How will Mosa Meat spend its latest $55m injection?
The round was led by Luxembourg-based foodtech fund Blue Horizon Ventures, and joined by Bell Food Group and M Ventures, among others.
Mosa Meat has grand plans for the $55m investment, which Head of Operations Sarah Lucas told FoodNavigator provides the resources to ‘grow rapidly and make faster progress’.
The first lab-grown burger
Mosa Meat’s founder, Dr Mark Post of Maastricht University, is responsible for producing the first burger grown from cultured animal cells back in 2013.
At that time, a sample of cells were taken from a live animal and put in cell flasks. The cells were then fed a growth medium – a ‘tiny amount of foetal bovine serum (FBS)’ – which allowed the cells to grow and divide. The cells were then turned into developed muscle and fat cells, and formed into the final burger product.
While today, Mosa Meat grows its cells in bioreactors, the process remains largely unchanged. The start-up has since developed its own animal component-free growth media (the start-up judges FBS, derived from blood collected from the calves of pregnant dairy cows at slaughter, to be ‘morally unacceptable’), which it says is ‘performing really well’.
Earlier this year, the start-up also announced the opening of a new pilot plant facility in Maastricht, the Netherlands. This is where Mosa Meat plans to produce its first products for market in 2022.
It is also where the start-up plans to spend the newly invested $55m.
Spending plans
The funding will be used to help ‘accelerate’ Mosa Meat’s ‘momentum’. But what does that mean exactly?
“We’ve been growing fast – five to 50 people in the last 18 months – and making lots of progress on the scientific front,” Mosa Meat’s Lucas told FoodNavigator. “The funding gives us the resources to grow rapidly, and make faster progress. And it enables us to make the capital expenditures we need to scale up.”
Specifically, Mosa Meat will use part of the funding to extend its pilot production facility. “We will be scaling all the way up to a 200L bioreactor in the current pilot facility,” Lucas explained. This will allow around 100kg of cultured burgers to be produced each month for each 200L production line.
The $55m will also help Mosa Meat develop an industrial-sized production line to help the start-up demonstrate proof of scaleability. This is necessary to produce quantity for sales and will make it easier for Mosa Meat to expand with future investments via replicated industrial lines. “It’s predicted that one industrial production line will produce around 200tns per year when fully optimised,” said Lucas.
Expanding the Mosa Meat team is also a priority. Today, the start-up employs 50 people and plans to more than double in size. “We will be looking for scientists, engineers, production operators, and further along the line, we will build a sales team,” we were told.
But do consumers want cell-based meat?
Mosa Meat says it is still a couple of years away from commercialisation. Looking at the start-up’s timeframe, it expects the pilot production plant to commence operation in 2021, with the first products to be launched on a small scale in selected restaurants and in test markets in 2022.
According to the business, plans are in place to commission the first high-volume production plant by 2025.
Yet when Mosa’s lab-grown burger does reach the market, will the consumer demand be there to meet it? A study published earlier this month in Frontiers in Nutrition suggests consumers may not be as keen to eat cultured meat as expected.

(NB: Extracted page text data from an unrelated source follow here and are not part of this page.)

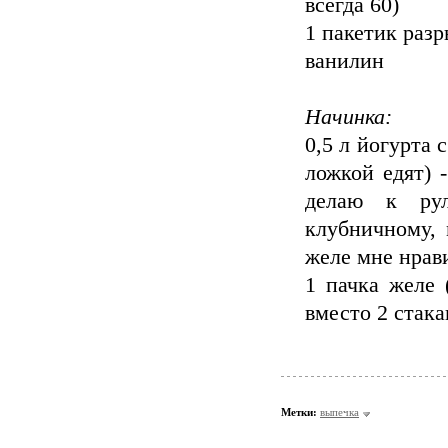
всегда 60)
1 пакетик раз
ванилин
Начинка:
0,5 л йогурта 
ложкой едят) 
делаю к ру
клубничному,
желе мне нрав
1 пачка желе 
вместо 2 стака
Метки:
выпечка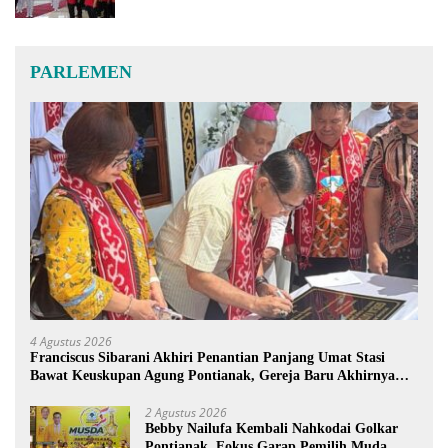
PARLEMEN
4 Agustus 2026
Franciscus Sibarani Akhiri Penantian Panjang Umat Stasi
Bawat Keuskupan Agung Pontianak, Gereja Baru Akhirnya
Berdiri
2 Agustus 2026
Bebby Nailufa Kembali Nahkodai Golkar
Pontianak, Fokus Garap Pemilih Muda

When researchers from the University of Sydney and Curtin University surveyed 227 randomly selected people born between 1995 and 2015, they discovered that 72% of respondents were not ready to accept cultured meat.

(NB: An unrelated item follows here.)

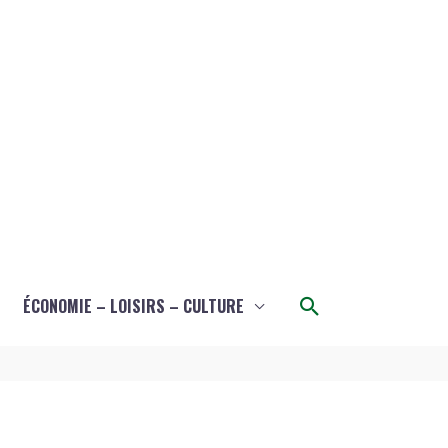
Rechercher
ÉCONOMIE – LOISIRS – CULTURE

The study’s lead researcher, Dr Diana Bogueva from the University of Sydney’s School of Chemical and Biomolecular Engineering, said most surveyed from Generation Z viewed lab-grown meat ‘with disgust’.
Nevertheless, Mosa Meat’s Lucas said the company remains self-assured. “We are confident that, if we bring people meat that tastes the same but doesn’t harm animals or the environment, that the majority of people will prefer it.
“We aren’t too concerned about studies which show, before a product comes to market, that some consumers are hypothetically hesitant.
“It’s natural with a novel product like this. If we can show that it is safe and delicious, we think most people will actually easily adapt.”